Обсуждение: libpq v17 PQsocketPoll timeout is not granular enough

Поиск
Список
Период
Сортировка

libpq v17 PQsocketPoll timeout is not granular enough

От
Dominique Devienne
Дата:
Hi. I've noticed [that libpq API in v17 beta1][1], and wanted to use
it to replace an existing Boost.ASIO-based async polling of the
connection's socket, waiting for notifications. The use case being
using PostgreSQL LISTEN/NOTIFY for a simple message queue. The code
needs to be cross-platform Windows and Linux. My goal would be to
eliminate that Boost.ASIO dependency for that, to use just libpq.
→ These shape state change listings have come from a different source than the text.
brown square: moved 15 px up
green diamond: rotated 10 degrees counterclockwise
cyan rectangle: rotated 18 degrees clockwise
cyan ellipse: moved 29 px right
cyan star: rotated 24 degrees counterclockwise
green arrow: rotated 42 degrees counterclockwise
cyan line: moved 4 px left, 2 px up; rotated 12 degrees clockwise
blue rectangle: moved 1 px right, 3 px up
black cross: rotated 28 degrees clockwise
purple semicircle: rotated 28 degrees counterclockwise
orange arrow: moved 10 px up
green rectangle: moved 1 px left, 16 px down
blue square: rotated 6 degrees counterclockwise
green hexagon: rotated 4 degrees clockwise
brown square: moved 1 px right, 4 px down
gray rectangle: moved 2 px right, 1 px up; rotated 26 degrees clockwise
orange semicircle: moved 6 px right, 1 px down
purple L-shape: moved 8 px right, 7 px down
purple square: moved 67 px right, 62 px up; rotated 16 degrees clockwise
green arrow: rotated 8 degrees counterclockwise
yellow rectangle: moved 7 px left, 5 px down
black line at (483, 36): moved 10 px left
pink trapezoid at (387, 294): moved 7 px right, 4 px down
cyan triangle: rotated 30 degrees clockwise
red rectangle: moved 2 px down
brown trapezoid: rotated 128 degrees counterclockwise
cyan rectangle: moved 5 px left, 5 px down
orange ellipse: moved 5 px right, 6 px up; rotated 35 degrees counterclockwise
PQsocketPoll() being based on time_t, it has only second resolution, AFAIK.
Despite the [underlying implementation in fe-misc.c][2] supporting at
least milliseconds.

My use case is clients posting "requests" to the "queue" (i.e. a
PostgreSQL table), which trigger NOTIFY messages, waited on by
"servers"; and those servers informing back clients via further
notifications (on per-request channels) about the processing status of
their requests.

In that use case, second-resolution on long-lived servers is OK.
But OTOH, for the client side, waiting 1s or more to know whether a
server picked up their request is "too long / slow". I'd need
millisecond timeouts for that.

The doc for PQsocketPoll() mentions a different use case for that API.
But I think it would a pity if that unreleased API couldn't be made to
accomodate sub-second timeouts and more use-cases, like above.
Especially given that libpq v17 isn't out yet. I may come late to the
game, but hopefully it is not too late.

Thoughts? Thanks, --DD

[1]: https://www.postgresql.org/docs/17/libpq-connect.html#LIBPQ-PQSOCKETPOLL
[2]: https://github.com/postgres/postgres/blob/master/src/interfaces/libpq/fe-misc.c#L1086



Re: libpq v17 PQsocketPoll timeout is not granular enough

От
Tom Lane
Дата:
Dominique Devienne <ddevienne@gmail.com> writes:
> PQsocketPoll() being based on time_t, it has only second resolution, AFAIK.
> Despite the [underlying implementation in fe-misc.c][2] supporting at
> least milliseconds.
> ...
> But I think it would a pity if that unreleased API couldn't be made to
> accomodate sub-second timeouts and more use-cases, like above.
> Especially given that libpq v17 isn't out yet. I may come late to the
> game, but hopefully it is not too late.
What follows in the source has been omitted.